Saved data entries

# # # # #

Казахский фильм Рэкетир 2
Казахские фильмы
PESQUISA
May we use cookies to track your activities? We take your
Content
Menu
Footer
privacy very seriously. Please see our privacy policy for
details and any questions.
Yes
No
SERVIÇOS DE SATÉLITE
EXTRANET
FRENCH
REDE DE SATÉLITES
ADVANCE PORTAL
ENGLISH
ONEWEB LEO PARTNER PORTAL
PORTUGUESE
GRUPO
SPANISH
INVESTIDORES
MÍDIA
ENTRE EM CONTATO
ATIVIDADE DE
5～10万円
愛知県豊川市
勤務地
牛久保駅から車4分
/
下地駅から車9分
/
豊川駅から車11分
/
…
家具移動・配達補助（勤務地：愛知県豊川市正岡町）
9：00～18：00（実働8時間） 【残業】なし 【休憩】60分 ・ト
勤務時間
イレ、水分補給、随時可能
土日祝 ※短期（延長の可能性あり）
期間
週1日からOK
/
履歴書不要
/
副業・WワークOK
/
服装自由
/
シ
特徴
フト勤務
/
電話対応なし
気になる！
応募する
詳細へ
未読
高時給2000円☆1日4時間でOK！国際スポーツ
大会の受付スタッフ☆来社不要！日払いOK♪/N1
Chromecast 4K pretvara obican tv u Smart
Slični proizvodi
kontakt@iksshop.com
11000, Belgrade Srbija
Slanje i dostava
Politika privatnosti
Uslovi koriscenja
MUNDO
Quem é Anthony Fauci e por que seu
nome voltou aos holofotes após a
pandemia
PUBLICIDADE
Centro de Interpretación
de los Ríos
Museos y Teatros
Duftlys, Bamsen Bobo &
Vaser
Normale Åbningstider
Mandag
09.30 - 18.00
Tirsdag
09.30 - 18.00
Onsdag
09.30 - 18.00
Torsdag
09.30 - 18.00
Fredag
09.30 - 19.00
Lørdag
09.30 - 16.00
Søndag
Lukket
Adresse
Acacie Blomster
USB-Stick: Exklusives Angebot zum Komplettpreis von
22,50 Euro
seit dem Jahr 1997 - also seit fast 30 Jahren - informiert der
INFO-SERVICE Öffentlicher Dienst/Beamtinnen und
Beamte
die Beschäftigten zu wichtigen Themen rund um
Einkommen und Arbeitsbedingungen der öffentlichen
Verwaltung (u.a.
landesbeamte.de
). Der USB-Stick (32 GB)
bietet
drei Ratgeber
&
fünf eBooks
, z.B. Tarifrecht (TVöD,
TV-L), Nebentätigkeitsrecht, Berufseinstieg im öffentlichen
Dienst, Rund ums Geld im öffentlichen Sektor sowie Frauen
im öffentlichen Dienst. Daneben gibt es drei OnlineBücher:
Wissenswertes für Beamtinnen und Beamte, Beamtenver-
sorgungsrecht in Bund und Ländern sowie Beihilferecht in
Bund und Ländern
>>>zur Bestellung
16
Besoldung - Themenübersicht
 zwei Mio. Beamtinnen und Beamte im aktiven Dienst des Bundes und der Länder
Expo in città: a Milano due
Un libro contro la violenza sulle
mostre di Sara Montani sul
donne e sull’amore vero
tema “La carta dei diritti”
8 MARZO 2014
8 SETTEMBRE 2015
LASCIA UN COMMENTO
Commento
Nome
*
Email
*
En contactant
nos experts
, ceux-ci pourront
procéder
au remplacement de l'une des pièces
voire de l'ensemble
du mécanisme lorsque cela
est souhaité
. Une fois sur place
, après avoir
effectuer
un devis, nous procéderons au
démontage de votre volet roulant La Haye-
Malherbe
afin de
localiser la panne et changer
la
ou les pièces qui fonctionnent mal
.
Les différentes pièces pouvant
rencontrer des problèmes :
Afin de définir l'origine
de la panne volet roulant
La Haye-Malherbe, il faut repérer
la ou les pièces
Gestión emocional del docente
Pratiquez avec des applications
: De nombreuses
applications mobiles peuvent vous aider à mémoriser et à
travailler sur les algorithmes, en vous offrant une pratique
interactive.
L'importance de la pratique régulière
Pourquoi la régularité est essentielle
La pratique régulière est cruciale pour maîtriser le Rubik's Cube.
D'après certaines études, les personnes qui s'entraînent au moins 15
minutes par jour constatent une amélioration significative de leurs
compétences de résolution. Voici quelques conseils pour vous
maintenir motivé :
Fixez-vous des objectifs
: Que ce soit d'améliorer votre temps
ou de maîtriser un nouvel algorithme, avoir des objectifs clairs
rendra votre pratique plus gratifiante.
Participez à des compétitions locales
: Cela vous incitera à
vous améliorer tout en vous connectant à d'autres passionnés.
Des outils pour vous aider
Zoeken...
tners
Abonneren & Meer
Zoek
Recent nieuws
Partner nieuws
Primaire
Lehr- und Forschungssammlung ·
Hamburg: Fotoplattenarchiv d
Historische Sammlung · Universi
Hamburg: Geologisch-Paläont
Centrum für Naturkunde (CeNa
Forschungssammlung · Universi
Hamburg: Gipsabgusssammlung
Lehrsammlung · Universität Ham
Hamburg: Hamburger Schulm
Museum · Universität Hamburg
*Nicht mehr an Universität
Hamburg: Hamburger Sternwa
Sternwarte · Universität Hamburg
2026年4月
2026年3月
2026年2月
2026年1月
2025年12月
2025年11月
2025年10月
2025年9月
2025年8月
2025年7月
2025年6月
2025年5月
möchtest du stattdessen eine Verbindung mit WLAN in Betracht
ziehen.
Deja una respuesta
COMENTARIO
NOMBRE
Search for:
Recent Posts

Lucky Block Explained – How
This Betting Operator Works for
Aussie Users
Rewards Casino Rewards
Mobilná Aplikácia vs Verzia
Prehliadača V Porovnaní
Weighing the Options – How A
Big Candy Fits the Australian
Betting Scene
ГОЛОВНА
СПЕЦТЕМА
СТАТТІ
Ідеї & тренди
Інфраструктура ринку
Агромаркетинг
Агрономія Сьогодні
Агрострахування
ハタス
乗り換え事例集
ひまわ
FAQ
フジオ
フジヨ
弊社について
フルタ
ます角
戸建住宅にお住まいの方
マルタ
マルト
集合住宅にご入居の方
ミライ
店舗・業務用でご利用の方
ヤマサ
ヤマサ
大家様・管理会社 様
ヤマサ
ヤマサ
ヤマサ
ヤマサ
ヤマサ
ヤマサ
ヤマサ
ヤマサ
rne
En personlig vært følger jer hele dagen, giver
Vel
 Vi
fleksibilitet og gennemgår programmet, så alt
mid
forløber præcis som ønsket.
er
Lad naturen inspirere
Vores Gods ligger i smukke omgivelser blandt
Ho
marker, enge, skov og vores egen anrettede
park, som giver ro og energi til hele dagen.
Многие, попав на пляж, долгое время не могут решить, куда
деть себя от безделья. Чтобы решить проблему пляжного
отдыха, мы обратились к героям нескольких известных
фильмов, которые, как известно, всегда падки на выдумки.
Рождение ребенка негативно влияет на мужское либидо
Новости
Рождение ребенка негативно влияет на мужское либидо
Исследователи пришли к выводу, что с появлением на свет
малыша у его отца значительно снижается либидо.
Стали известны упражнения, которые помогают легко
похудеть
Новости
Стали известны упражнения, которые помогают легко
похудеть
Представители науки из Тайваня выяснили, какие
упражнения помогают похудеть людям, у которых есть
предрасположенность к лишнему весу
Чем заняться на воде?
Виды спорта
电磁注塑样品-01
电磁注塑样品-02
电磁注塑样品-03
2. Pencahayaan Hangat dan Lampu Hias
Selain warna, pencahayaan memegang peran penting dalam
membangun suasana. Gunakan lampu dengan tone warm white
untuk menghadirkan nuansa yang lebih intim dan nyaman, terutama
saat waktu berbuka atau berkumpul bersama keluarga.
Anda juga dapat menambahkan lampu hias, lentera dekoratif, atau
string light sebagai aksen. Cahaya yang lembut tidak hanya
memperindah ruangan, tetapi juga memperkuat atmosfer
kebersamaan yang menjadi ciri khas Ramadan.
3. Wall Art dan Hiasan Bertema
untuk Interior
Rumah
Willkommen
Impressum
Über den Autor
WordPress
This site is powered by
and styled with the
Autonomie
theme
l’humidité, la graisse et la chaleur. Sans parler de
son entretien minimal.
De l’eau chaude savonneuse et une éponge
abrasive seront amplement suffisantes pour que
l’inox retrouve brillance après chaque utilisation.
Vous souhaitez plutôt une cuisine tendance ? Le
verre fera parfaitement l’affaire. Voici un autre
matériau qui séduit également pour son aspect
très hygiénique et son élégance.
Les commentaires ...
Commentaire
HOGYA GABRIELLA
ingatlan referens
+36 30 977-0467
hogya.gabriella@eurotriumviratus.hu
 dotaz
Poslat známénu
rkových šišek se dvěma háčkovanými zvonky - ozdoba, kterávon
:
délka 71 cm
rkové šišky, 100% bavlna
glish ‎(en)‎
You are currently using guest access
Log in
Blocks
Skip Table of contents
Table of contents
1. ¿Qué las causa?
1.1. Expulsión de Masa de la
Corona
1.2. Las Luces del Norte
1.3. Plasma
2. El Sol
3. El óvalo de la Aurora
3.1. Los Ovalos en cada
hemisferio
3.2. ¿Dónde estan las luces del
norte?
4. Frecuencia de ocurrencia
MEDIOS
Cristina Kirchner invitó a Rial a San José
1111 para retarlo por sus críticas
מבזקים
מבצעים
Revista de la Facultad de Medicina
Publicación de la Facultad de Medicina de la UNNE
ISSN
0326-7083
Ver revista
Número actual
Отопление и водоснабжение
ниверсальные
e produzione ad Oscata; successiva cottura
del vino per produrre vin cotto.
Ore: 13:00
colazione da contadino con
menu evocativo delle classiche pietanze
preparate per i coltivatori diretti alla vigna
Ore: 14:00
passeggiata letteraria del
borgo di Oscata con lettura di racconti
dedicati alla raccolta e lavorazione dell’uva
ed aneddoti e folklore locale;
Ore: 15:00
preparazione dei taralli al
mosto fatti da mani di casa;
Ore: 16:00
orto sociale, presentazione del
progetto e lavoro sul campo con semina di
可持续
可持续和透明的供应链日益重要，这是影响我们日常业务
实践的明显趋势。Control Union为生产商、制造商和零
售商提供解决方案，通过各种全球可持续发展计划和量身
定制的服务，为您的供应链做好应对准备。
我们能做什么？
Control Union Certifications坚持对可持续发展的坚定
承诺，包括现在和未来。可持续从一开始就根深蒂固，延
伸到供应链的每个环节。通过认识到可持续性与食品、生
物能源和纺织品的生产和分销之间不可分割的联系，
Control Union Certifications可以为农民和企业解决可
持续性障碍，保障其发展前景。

# # # # #

• EXERCISE INSTRUCTIONS:
Above are the records; please copy exactly their first line and each line after it through the line containing "seit dem Jahr", and no line after that.

• TASK RESPONSE:
Казахский фильм Рэкетир 2
Казахские фильмы
PESQUISA
May we use cookies to track your activities? We take your
Content
Menu
Footer
privacy very seriously. Please see our privacy policy for
details and any questions.
Yes
No
SERVIÇOS DE SATÉLITE
EXTRANET
FRENCH
REDE DE SATÉLITES
ADVANCE PORTAL
ENGLISH
ONEWEB LEO PARTNER PORTAL
PORTUGUESE
GRUPO
SPANISH
INVESTIDORES
MÍDIA
ENTRE EM CONTATO
ATIVIDADE DE
5～10万円
愛知県豊川市
勤務地
牛久保駅から車4分
/
下地駅から車9分
/
豊川駅から車11分
/
…
家具移動・配達補助（勤務地：愛知県豊川市正岡町）
9：00～18：00（実働8時間） 【残業】なし 【休憩】60分 ・ト
勤務時間
イレ、水分補給、随時可能
土日祝 ※短期（延長の可能性あり）
期間
週1日からOK
/
履歴書不要
/
副業・WワークOK
/
服装自由
/
シ
特徴
フト勤務
/
電話対応なし
気になる！
応募する
詳細へ
未読
高時給2000円☆1日4時間でOK！国際スポーツ
大会の受付スタッフ☆来社不要！日払いOK♪/N1
Chromecast 4K pretvara obican tv u Smart
Slični proizvodi
kontakt@iksshop.com
11000, Belgrade Srbija
Slanje i dostava
Politika privatnosti
Uslovi koriscenja
MUNDO
Quem é Anthony Fauci e por que seu
nome voltou aos holofotes após a
pandemia
PUBLICIDADE
Centro de Interpretación
de los Ríos
Museos y Teatros
Duftlys, Bamsen Bobo &
Vaser
Normale Åbningstider
Mandag
09.30 - 18.00
Tirsdag
09.30 - 18.00
Onsdag
09.30 - 18.00
Torsdag
09.30 - 18.00
Fredag
09.30 - 19.00
Lørdag
09.30 - 16.00
Søndag
Lukket
Adresse
Acacie Blomster
USB-Stick: Exklusives Angebot zum Komplettpreis von
22,50 Euro
seit dem Jahr 1997 - also seit fast 30 Jahren - informiert der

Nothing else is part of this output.